> **WORK ITEM**: Retype the listing exactly, with no images.

> **RECORDS SUPPLIED**:
++++

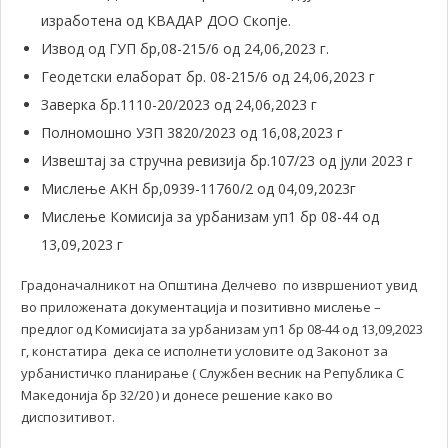
изработена од КВАДАР ДОО Скопје.
Извод од ГУП бр,08-215/6 од 24,06,2023 г.
Геодетски елаборат бр. 08-215/6 од 24,06,2023 г
Заверка бр.1110-20/2023 од 24,06,2023 г
Полномошно УЗП 3820/2023 од 16,08,2023 г
Извештај за стручна ревизија бр.107/23 од јули 2023 г
Мислење АКН бр,0939-11760/2 од 04,09,2023г
Мислење Комисија за урбанизам уп1 бр 08-44 од
13,09,2023 г
Градоначалникот на Општина Делчево по извршениот увид
во приложената документација и позитивно мислење –
предлог од Комисијата за урбанизам уп1 бр 08-44 од 13,09,2023
г, констатира дека се исполнети условите од Законот за
урбанистичко планирање ( Службен весник на Република С
Македонија бр 32/20 ) и донесе решение како во
диспозитивот.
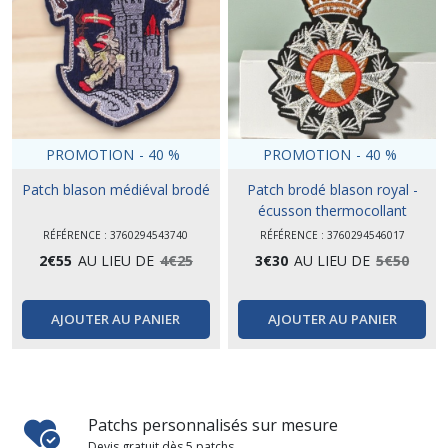
PROMOTION
-
40
%
PROMOTION
-
40
%
Patch blason médiéval brodé
Patch brodé blason royal -
écusson thermocollant
RÉFÉRENCE : 3760294543740
RÉFÉRENCE : 3760294546017
2
€
55
AU LIEU DE
4
€
25
3
€
30
AU LIEU DE
5
€
50
AJOUTER AU PANIER
AJOUTER AU PANIER
Patchs personnalisés sur mesure
Devis gratuit dès 5 patchs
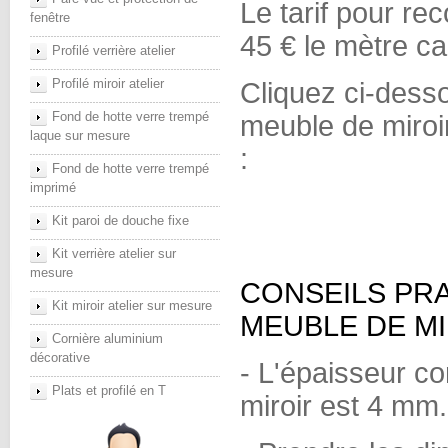
Le tarif pour re
fenêtre
45 € le mètre ca
Profilé verrière atelier
Profilé miroir atelier
Cliquez ci-desso
Fond de hotte verre trempé
meuble de miroi
laque sur mesure
:
Fond de hotte verre trempé
imprimé
Kit paroi de douche fixe
Kit verrière atelier sur
mesure
CONSEILS PR
Kit miroir atelier sur mesure
MEUBLE DE MI
Cornière aluminium
décorative
- L'épaisseur co
Plats et profilé en T
miroir est 4 mm.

++++

> **REPLY**:
изработена од КВАДАР ДОО Скопје.
Извод од ГУП бр,08-215/6 од 24,06,2023 г.
Геодетски елаборат бр. 08-215/6 од 24,06,2023 г
Заверка бр.1110-20/2023 од 24,06,2023 г
Полномошно УЗП 3820/2023 од 16,08,2023 г
Извештај за стручна ревизија бр.107/23 од јули 2023 г
Мислење АКН бр,0939-11760/2 од 04,09,2023г
Мислење Комисија за урбанизам уп1 бр 08-44 од
13,09,2023 г
Градоначалникот на Општина Делчево по извршениот увид
во приложената документација и позитивно мислење –
предлог од Комисијата за урбанизам уп1 бр 08-44 од 13,09,2023
г, констатира дека се исполнети условите од Законот за
урбанистичко планирање ( Службен весник на Република С
Македонија бр 32/20 ) и донесе решение како во
диспозитивот.
PROMOTION
-
40
%
PROMOTION
-
40
%
Patch blason médiéval brodé
Patch brodé blason royal -
écusson thermocollant
RÉFÉRENCE : 3760294543740
RÉFÉRENCE : 3760294546017
2
€
55
AU LIEU DE
4
€
25
3
€
30
AU LIEU DE
5
€
50
AJOUTER AU PANIER
AJOUTER AU PANIER
Patchs personnalisés sur mesure
Devis gratuit dès 5 patchs
Le tarif pour re
fenêtre
45 € le mètre ca
Profilé verrière atelier
Profilé miroir atelier
Cliquez ci-desso
Fond de hotte verre trempé
meuble de miroi
laque sur mesure
:
Fond de hotte verre trempé
imprimé
Kit paroi de douche fixe
Kit verrière atelier sur
mesure
CONSEILS PR
Kit miroir atelier sur mesure
MEUBLE DE MI
Cornière aluminium
décorative
- L'épaisseur co
Plats et profilé en T
miroir est 4 mm.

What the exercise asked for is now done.